The judge declared a mistrial on those two charges.
Meaning Inman could face a second trial on those charges.
The lawmaker was first indicted back in May after federal investigators say Inman tried to sell his vote on repealing a prevailing wage measure.
Inman says he was not in the right state of mind because of an opioid addiction.
After more than 12 hours of deliberation the jury in the Larry Inman trial came to its decision, hung on two counts, not guilty on a third.
State Representative Larry imam walked out of federal court Tuesday night after a jury found him not guilty of lying to the FBI and found themselves hung on charges of attempted bribery and extortion, leading to a mistrial on those charges.
“I’m really happy with the decision.

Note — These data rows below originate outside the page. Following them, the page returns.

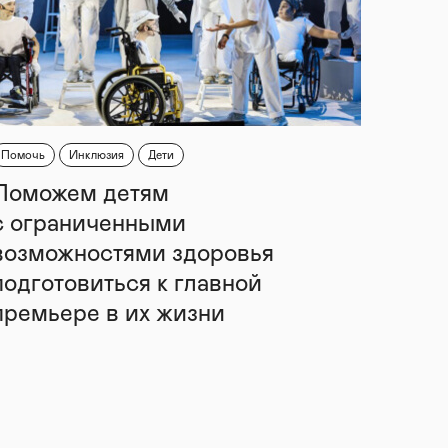
Помочь
Инклюзия
Дети
Поможем детям
с ограниченными
возможностями здоровья
подготовиться к главной
премьере в их жизни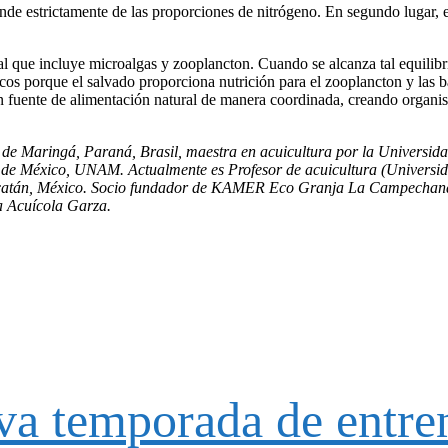
de estrictamente de las proporciones de nitrógeno. En segundo lugar, e
al que incluye microalgas y zooplancton. Cuando se alcanza tal equilibri
cos porque el salvado proporciona nutrición para el zooplancton y las 
 fuente de alimentación natural de manera coordinada, creando organis
l de Maringá, Paraná, Brasil, maestra en acuicultura por la Universid
de México, UNAM. Actualmente es Profesor de acuicultura (Universi
ucatán, México. Socio fundador de KAMER Eco Granja La Campechana 
sa Acuícola Garza.
eva temporada de entr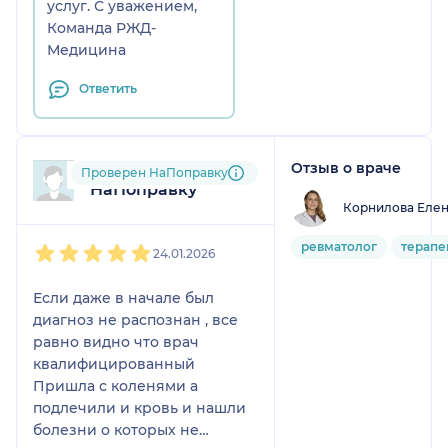
выслушивать
услуг. С уважением,
пренебрежительное
Команда РЖД-
отношение
Медицина
Ответить
Отзыв о враче
Пользователь
Проверен НаПоправку
НаПоправку
Корнилова Еле
1
2
3
4
5
ревматолог
терапе
24.01.2026
Если даже в начале был
диагноз не распознан , все
равно видно что врач
квалифицированный
Пришла с коленями а
подлечили и кровь и нашли
болезни о которых не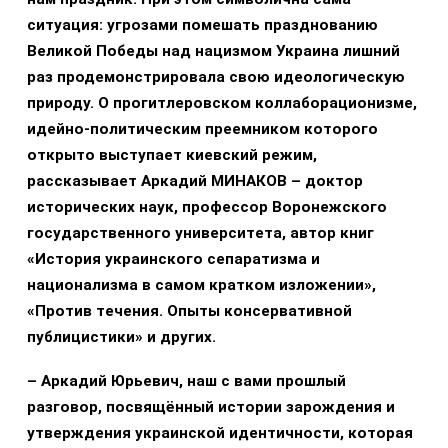
ситуация: угрозами помешать празднованию
Великой Победы над нацизмом Украина лишний
раз продемонстрировала свою идеологическую
природу. О прогитлеровском коллаборационизме,
идейно-политическим преемником которого
открыто выступает киевский режим,
рассказывает Аркадий МИНАКОВ – доктор
исторических наук, профессор Воронежского
государственного университета, автор книг
«История украинского сепаратизма и
национализма в самом кратком изложении»,
«Против течения. Опыты консервативной
публицистики» и других.
– Аркадий
Юрьевич, наш с вами прошлый
разговор, посвящённый истории зарождения и
утверждения украинской идентичности, которая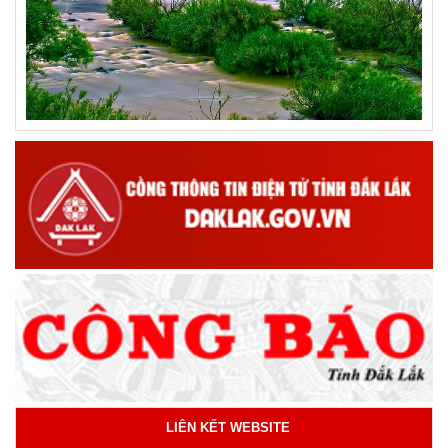
LIÊN KẾT WEBSITE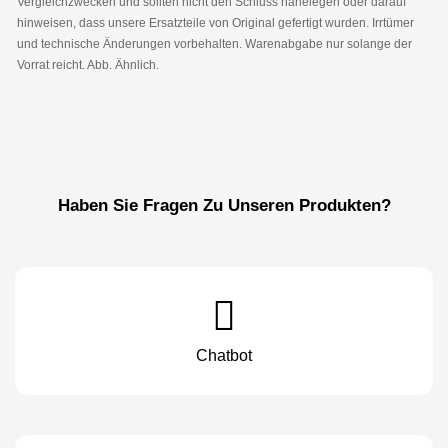
Vergleichzwecken und sollten nicht den Schluss nahelegen oder darauf
hinweisen, dass unsere Ersatzteile von Original gefertigt wurden. Irrtümer
und technische Änderungen vorbehalten. Warenabgabe nur solange der
Vorrat reicht. Abb. Ähnlich.
Haben Sie Fragen Zu Unseren Produkten?
Chatbot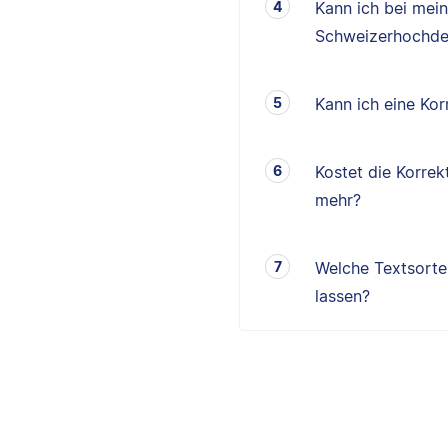
Kann ich bei mei
Schweizerhochde
Kann ich eine K
Kostet die Korrek
mehr?
Welche Textsorten
lassen?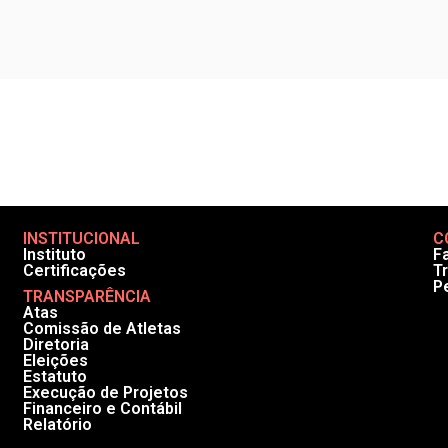
INSTITUCIONAL
C
Instituto
F
Certificações
T
P
TRANSPARÊNCIA
Atas
Comissão de Atletas
Diretoria
Eleições
Estatuto
Execução de Projetos
Financeiro e Contábil
Relatório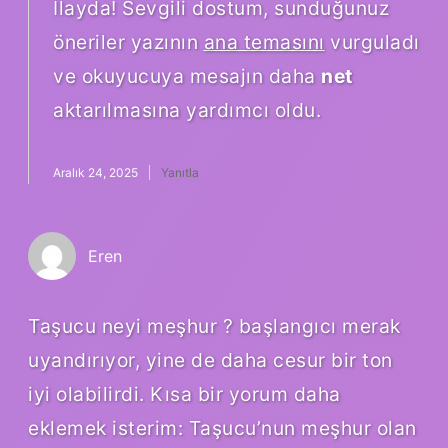
İlayda! Sevgili dostum, sunduğunuz
öneriler yazının
ana temasını
vurguladı
ve okuyucuya mesajın daha
net
aktarılmasına yardımcı oldu.
Aralık 24, 2025
Yanıtla
Eren
Taşucu neyi meşhur ? başlangıcı merak
uyandırıyor, yine de daha cesur bir ton
iyi olabilirdi. Kısa bir yorum daha
eklemek isterim: Taşucu’nun meşhur olan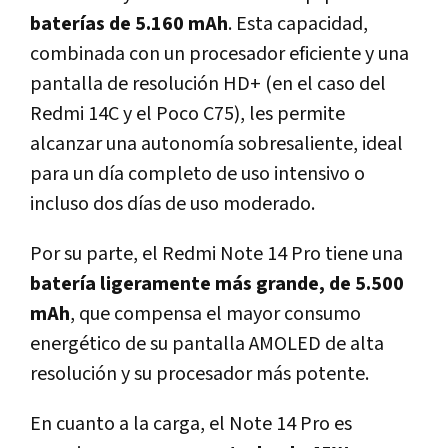
baterías de 5.160 mAh
. Esta capacidad,
combinada con un procesador eficiente y una
pantalla de resolución HD+ (en el caso del
Redmi 14C y el Poco C75), les permite
alcanzar una autonomía sobresaliente, ideal
para un día completo de uso intensivo o
incluso dos días de uso moderado.
Por su parte, el Redmi Note 14 Pro tiene una
batería ligeramente más grande, de 5.500
mAh
, que compensa el mayor consumo
energético de su pantalla AMOLED de alta
resolución y su procesador más potente.
En cuanto a la carga, el Note 14 Pro es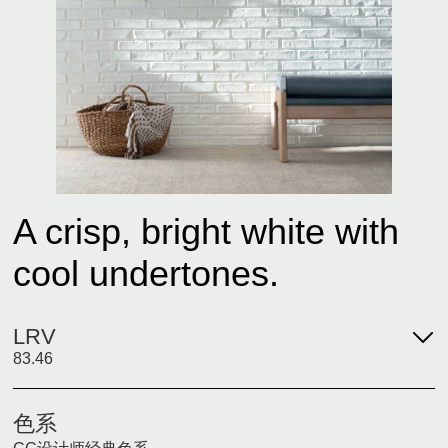
A crisp, bright white with
cool undertones.
LRV
83.46
色系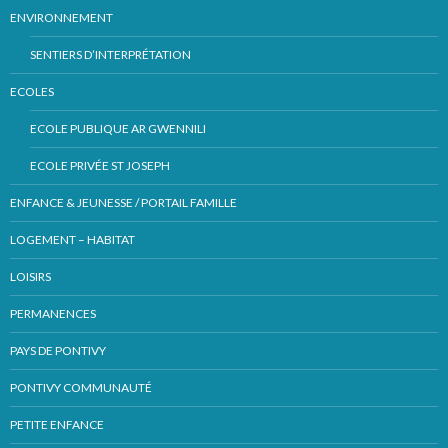
ENVIRONNEMENT
SENTIERS D’INTERPRÉTATION
ECOLES
ECOLE PUBLIQUE AR GWENNILI
ECOLE PRIVÉE ST JOSEPH
ENFANCE & JEUNESSE / PORTAIL FAMILLE
LOGEMENT – HABITAT
LOISIRS
PERMANENCES
PAYS DE PONTIVY
PONTIVY COMMUNAUTÉ
PETITE ENFANCE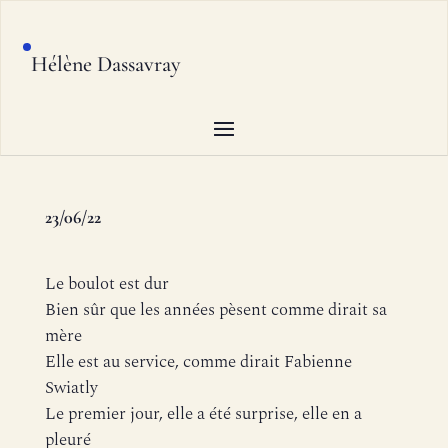
Hélène Dassavray
23/06/22
Le boulot est dur
Bien sûr que les années pèsent comme dirait sa
mère
Elle est au service, comme dirait Fabienne
Swiatly
Le premier jour, elle a été surprise, elle en a
pleuré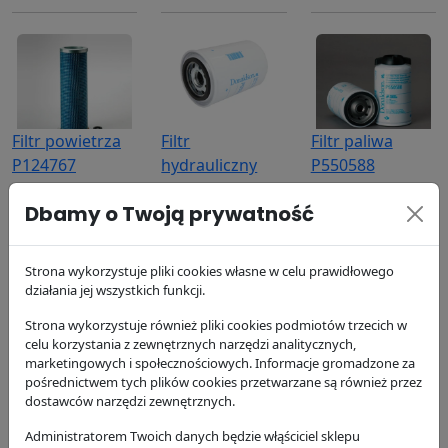
Filtr powietrza
Filtr
Filtr paliwa
P124767
hydrauliczny
P550588
P550268
Donaldson
Donaldson
Dbamy o Twoją prywatność
111.38 zł
Donaldson
37.93 zł
62.85 zł
Strona wykorzystuje pliki cookies własne w celu prawidłowego
działania jej wszystkich funkcji.
Strona wykorzystuje również pliki cookies podmiotów trzecich w
celu korzystania z zewnętrznych narzędzi analitycznych,
marketingowych i społecznościowych. Informacje gromadzone za
pośrednictwem tych plików cookies przetwarzane są również przez
Filtr oleju silnika
Filtr
Filtr powietrza,
dostawców narzędzi zewnętrznych.
P554407
hydrauliczny
wewnętrzny
Administratorem Twoich danych będzie włąściciel sklepu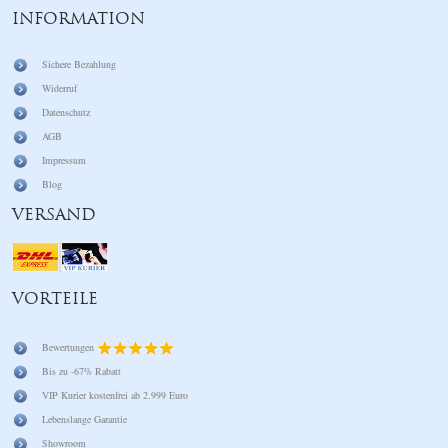
INFORMATION
Sichere Bezahlung
Widerruf
Datenschutz
AGB
Impressum
Blog
VERSAND
VORTEILE
Bewertungen
Bis zu -67% Rabatt
VIP Kurier kostenfrei ab 2.999 Euro
Lebenslange Garantie
Showroom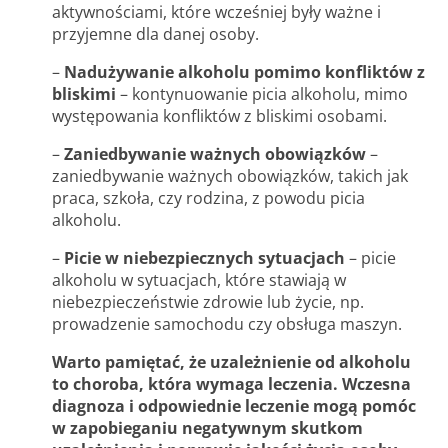
aktywnościami, które wcześniej były ważne i
przyjemne dla danej osoby.
–
Nadużywanie alkoholu pomimo konfliktów z
bliskimi
– kontynuowanie picia alkoholu, mimo
występowania konfliktów z bliskimi osobami.
–
Zaniedbywanie ważnych obowiązków
–
zaniedbywanie ważnych obowiązków, takich jak
praca, szkoła, czy rodzina, z powodu picia
alkoholu.
–
Picie w niebezpiecznych sytuacjach
– picie
alkoholu w sytuacjach, które stawiają w
niebezpieczeństwie zdrowie lub życie, np.
prowadzenie samochodu czy obsługa maszyn.
Warto pamiętać, że uzależnienie od alkoholu
to choroba, która wymaga leczenia. Wczesna
diagnoza i odpowiednie leczenie mogą pomóc
w zapobieganiu negatywnym skutkom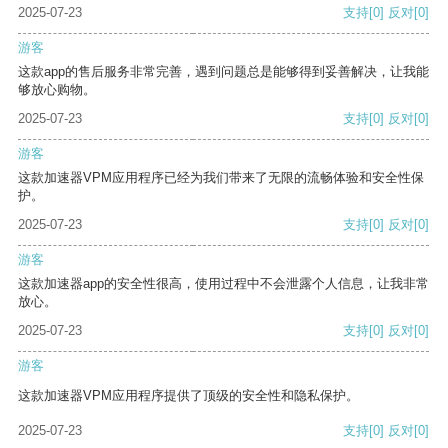
2025-07-23
支持
[0]
反对
[0]
游客
这款app的售后服务非常完善，遇到问题总是能够得到妥善解决，让我能
够放心购物。
2025-07-23
支持
[0]
反对
[0]
游客
这款加速器VPM应用程序已经为我们带来了无限的流畅体验和安全性保
护。
2025-07-23
支持
[0]
反对
[0]
游客
这款加速器app的安全性很高，使用过程中不会泄露个人信息，让我非常
放心。
2025-07-23
支持
[0]
反对
[0]
游客
这款加速器VPM应用程序提供了顶级的安全性和隐私保护。
2025-07-23
支持
[0]
反对
[0]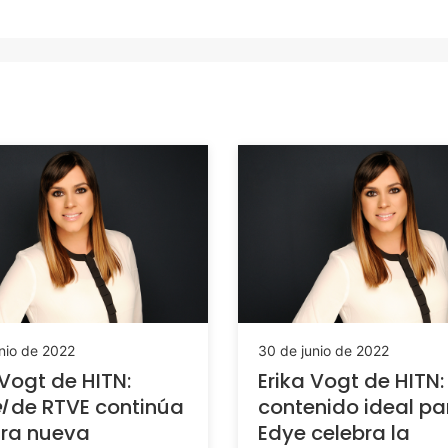
nio de 2022
30 de junio de 2022
 Vogt de HITN:
Erika Vogt de HITN: 
l
de RTVE continúa
contenido ideal pa
tra nueva
Edye celebra la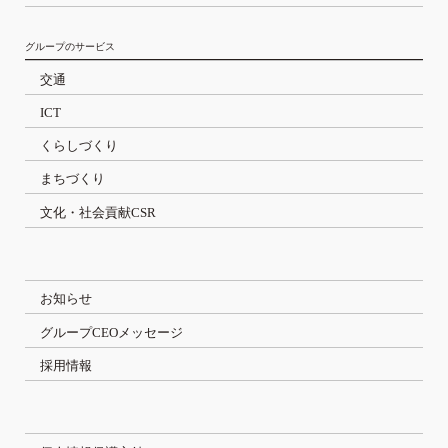
グループのサービス
交通
ICT
くらしづくり
まちづくり
文化・社会貢献CSR
お知らせ
グループCEOメッセージ
採用情報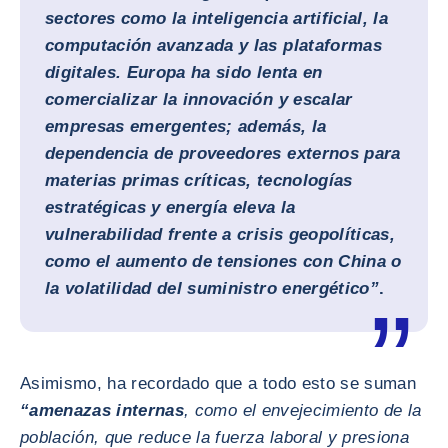
sectores como la inteligencia artificial, la
computación avanzada y las plataformas
digitales.
Europa ha sido lenta en
comercializar la innovación
y escalar
empresas emergentes; además, la
dependencia de proveedores externos para
materias primas críticas, tecnologías
estratégicas y energía eleva la
vulnerabilidad frente a crisis geopolíticas,
como el aumento de tensiones con China o
la volatilidad del suministro energético”
.
Asimismo, ha recordado que a todo esto se suman
“amenazas internas
, como el envejecimiento de la
población, que reduce la fuerza laboral y presiona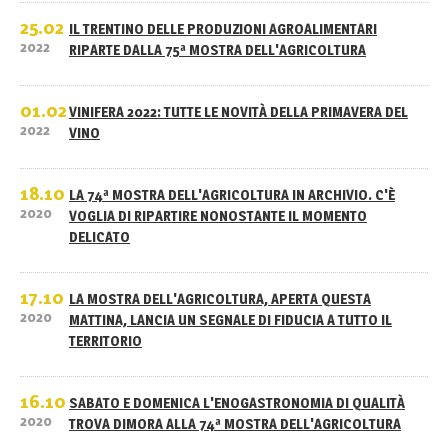
25.02
IL TRENTINO DELLE PRODUZIONI AGROALIMENTARI
2022
RIPARTE DALLA 75ª MOSTRA DELL'AGRICOLTURA
01.02
VINIFERA 2022: TUTTE LE NOVITÀ DELLA PRIMAVERA DEL
2022
VINO
18.10
LA 74ª MOSTRA DELL'AGRICOLTURA IN ARCHIVIO. C'È
2020
VOGLIA DI RIPARTIRE NONOSTANTE IL MOMENTO
DELICATO
17.10
LA MOSTRA DELL'AGRICOLTURA, APERTA QUESTA
2020
MATTINA, LANCIA UN SEGNALE DI FIDUCIA A TUTTO IL
TERRITORIO
16.10
SABATO E DOMENICA L'ENOGASTRONOMIA DI QUALITÀ
2020
TROVA DIMORA ALLA 74ª MOSTRA DELL'AGRICOLTURA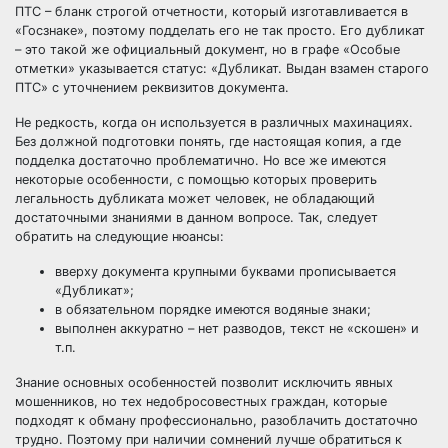
ПТС – бланк строгой отчетности, который изготавливается в
«Госзнаке», поэтому подделать его не так просто. Его дубликат
– это такой же официальный документ, но в графе «Особые
отметки» указывается статус: «Дубликат. Выдан взамен старого
ПТС» с уточнением реквизитов документа.
Не редкость, когда он используется в различных махинациях.
Без должной подготовки понять, где настоящая копия, а где
подделка достаточно проблематично. Но все же имеются
некоторые особенности, с помощью которых проверить
легальность дубликата может человек, не обладающий
достаточными знаниями в данном вопросе. Так, следует
обратить на следующие нюансы:
вверху документа крупными буквами прописывается
«Дубликат»;
в обязательном порядке имеются водяные знаки;
выполнен аккуратно – нет разводов, текст не «скошен» и
т.п.
Знание основных особенностей позволит исключить явных
мошенников, но тех недобросовестных граждан, которые
подходят к обману профессионально, разоблачить достаточно
трудно. Поэтому при наличии сомнений лучше обратиться к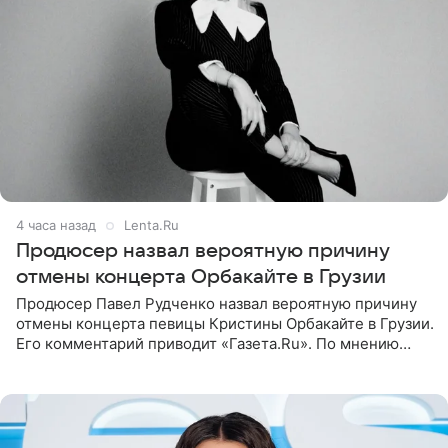
4 часа назад
Lenta.Ru
Продюсер назвал вероятную причину
отмены концерта Орбакайте в Грузии
Продюсер Павел Рудченко назвал вероятную причину
отмены концерта певицы Кристины Орбакайте в Грузии.
Его комментарий приводит «Газета.Ru». По мнению
медиаменеджера, на решение администрации Батума
могли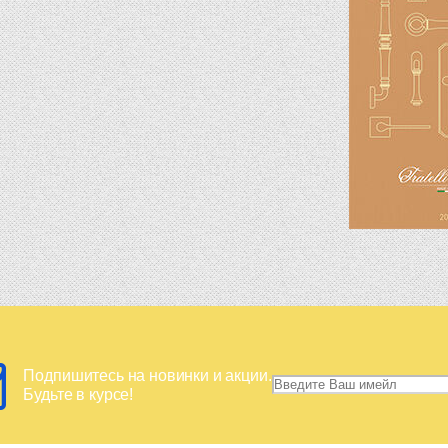
Подпишитесь на новинки и акции.
Будьте в курсе!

And I’m relieved that hopefully this is over, I can get back to my life and I’m really looking forward to getting back to the legislature and serving the residents of the 104th district,” said Inman.
Inman’s attorney, Chris Cooke also weighed in on the decision by the jury.
“The difficulty with the jury getting hung on counts one and two is obviously something that is internal to those charges to the proofs the government put on them. So, I would ask the government to take a close look at whether they’re going to put Representative Inman through more of this indictment and just draw this to a close,” said Cooke.
Inman says he now plans on returning to Lansing.
“I certainly will ask the speaker to reinstate my office, and my staff, and my assignments as though the moment before the indictment came out,” said Inman.
Federal prosecutors could still retry Inman on the attempted bribery and extortion charges, but a date for that has not been set.